NBC's Shawna Thomas
Cookies from Bethel Bakery in Pennsylvania, provided by the Obama campaign.
PITTSBURGH, Pa. -- Oh, it’s campaign season all right, and nothing is safe from the back-and-forth of the presidential election, not even the cookies at a presidential event.
While on the bus, en route to Carnegie Mellon University here for the president’s final event of his two-day bus tour, the traveling White House press received an email stating, “Waiting for you in the file in Pittsburgh. Cookies from Bethel Bakery of Bethel Park, PA.”
And just like that, Cookiegate was resurrected.
Back in April, before the Pennsylvania primary, when Romney held an event in Bethel Park, PA, he sat down at a picnic table with a tray of the aforementioned cookies in front of him and without taking a bite said, “I’m not sure about these cookies…They don’t look like you made them. Did you make those cookies? You didn’t, did you? No, no. They came from the local 7-Eleven, bakery, or whatever.”

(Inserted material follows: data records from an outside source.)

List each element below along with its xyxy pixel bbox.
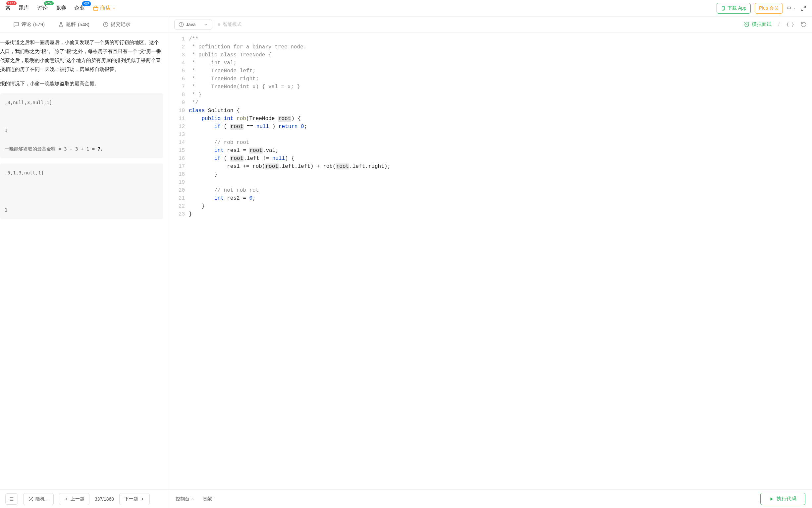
chevron-left-icon	[64, 497, 68, 501]
nav-discuss[interactable]: 讨论 NEW	[37, 5, 48, 12]
nav-store[interactable]: 商店	[93, 5, 116, 12]
clock-icon	[103, 22, 109, 28]
code-editor[interactable]: 1234567891011121314151617181920212223 /*…	[169, 33, 812, 490]
mock-interview-button[interactable]: 模拟面试	[744, 21, 772, 28]
nav-enterprise[interactable]: 企业 招聘	[74, 5, 85, 12]
svg-line-14	[749, 22, 749, 23]
editor-header: Java 智能模式 模拟面试 i { }	[169, 16, 812, 33]
nav-contest[interactable]: 竞赛	[56, 5, 66, 12]
language-dropdown[interactable]: Java	[174, 19, 212, 30]
line-gutter: 1234567891011121314151617181920212223	[169, 33, 189, 490]
locale-selector[interactable]: 中	[787, 5, 796, 11]
download-app-button[interactable]: 下载 App	[717, 3, 751, 13]
problem-panel: 评论 (579) 题解(548) 提交记录 一条街道之后和一圈房屋后，小偷又发现…	[0, 16, 169, 508]
list-button[interactable]	[5, 494, 18, 505]
nav-explore[interactable]: 索 11.11	[5, 5, 11, 12]
caret-down-icon	[793, 7, 796, 10]
badge-hiring: 招聘	[82, 1, 91, 6]
badge-new: NEW	[44, 1, 54, 5]
prev-problem-button[interactable]: 上一题	[59, 493, 89, 505]
problem-description: 一条街道之后和一圈房屋后，小偷又发现了一个新的可行窃的地区。这个入口，我们称之为…	[0, 33, 169, 490]
fullscreen-icon[interactable]	[800, 5, 807, 12]
contribute-link[interactable]: 贡献 i	[203, 496, 215, 502]
chevron-up-icon	[191, 497, 195, 501]
svg-line-8	[29, 497, 30, 498]
page-indicator: 337/1860	[95, 496, 114, 502]
nav-problems[interactable]: 题库	[18, 5, 29, 12]
problem-paragraph: 一条街道之后和一圈房屋后，小偷又发现了一个新的可行窃的地区。这个入口，我们称之为…	[0, 38, 163, 74]
info-button[interactable]: i	[778, 22, 779, 28]
problem-tabs: 评论 (579) 题解(548) 提交记录	[0, 16, 169, 33]
shuffle-button[interactable]: 随机...	[23, 493, 54, 505]
info-icon	[179, 22, 184, 27]
next-problem-button[interactable]: 下一题	[119, 493, 150, 505]
example-1: ,3,null,3,null,1] 1 一晚能够盗取的最高金额 = 3 + 3 …	[0, 93, 163, 158]
reset-icon	[801, 22, 807, 28]
phone-icon	[721, 6, 725, 11]
chevron-down-icon	[203, 22, 208, 27]
comment-icon	[13, 22, 19, 28]
badge-1111: 11.11	[6, 1, 16, 5]
console-toggle[interactable]: 控制台	[176, 496, 195, 502]
editor-footer: 控制台 贡献 i 执行代码	[169, 490, 812, 508]
example-2: ,5,1,3,null,1] 1	[0, 164, 163, 219]
top-nav: 索 11.11 题库 讨论 NEW 竞赛 企业 招聘 商店 下载 App Plu…	[0, 0, 812, 16]
flask-icon	[58, 22, 64, 28]
list-icon	[9, 496, 14, 502]
alarm-icon	[744, 22, 750, 28]
svg-line-13	[745, 22, 745, 23]
editor-panel: Java 智能模式 模拟面试 i { } 12345678	[169, 16, 812, 508]
play-icon	[769, 497, 774, 501]
shuffle-icon	[28, 496, 34, 502]
plus-member-button[interactable]: Plus 会员	[755, 3, 783, 13]
store-icon	[93, 5, 99, 11]
braces-button[interactable]: { }	[786, 22, 794, 27]
chevron-right-icon	[140, 497, 145, 501]
tab-comments[interactable]: 评论 (579)	[13, 21, 45, 28]
problem-paragraph: 报的情况下，小偷一晚能够盗取的最高金额。	[0, 79, 163, 88]
tab-solutions[interactable]: 题解(548)	[58, 21, 89, 28]
svg-marker-15	[771, 497, 773, 500]
problem-footer: 随机... 上一题 337/1860 下一题	[0, 490, 169, 508]
status-dot-icon	[218, 23, 220, 26]
reset-button[interactable]	[801, 22, 807, 28]
code-area[interactable]: /** * Definition for a binary tree node.…	[189, 33, 812, 490]
svg-point-11	[181, 23, 182, 24]
tab-submissions[interactable]: 提交记录	[103, 21, 131, 28]
smart-mode-toggle[interactable]: 智能模式	[218, 22, 241, 28]
chevron-down-icon	[112, 6, 116, 10]
run-code-button[interactable]: 执行代码	[760, 493, 805, 505]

He was making small talk, but local fans of the bakery took to the Internet to express their annoyance. The owner of the bakery went on MSNBC and said he was “shocked and dumbfounded” by the candidate’s comments. (But not so shocked and dumbfounded that he didn’t use the incident to run a special and sell more cookies.)
Almost instantly, the awkward situation was turned into a Democratic talking point about Romney being out-of-touch and a web video featuring Cookie Monster.
And, as promised, waiting for the press in the room where they write their stories and charge their phones was a variety platter of Bethel Bakery cookies bought by the Obama campaign (pictured above at right).
A short, buttery distraction from the far more serious topic of the day: the country’s stagnant employment numbers.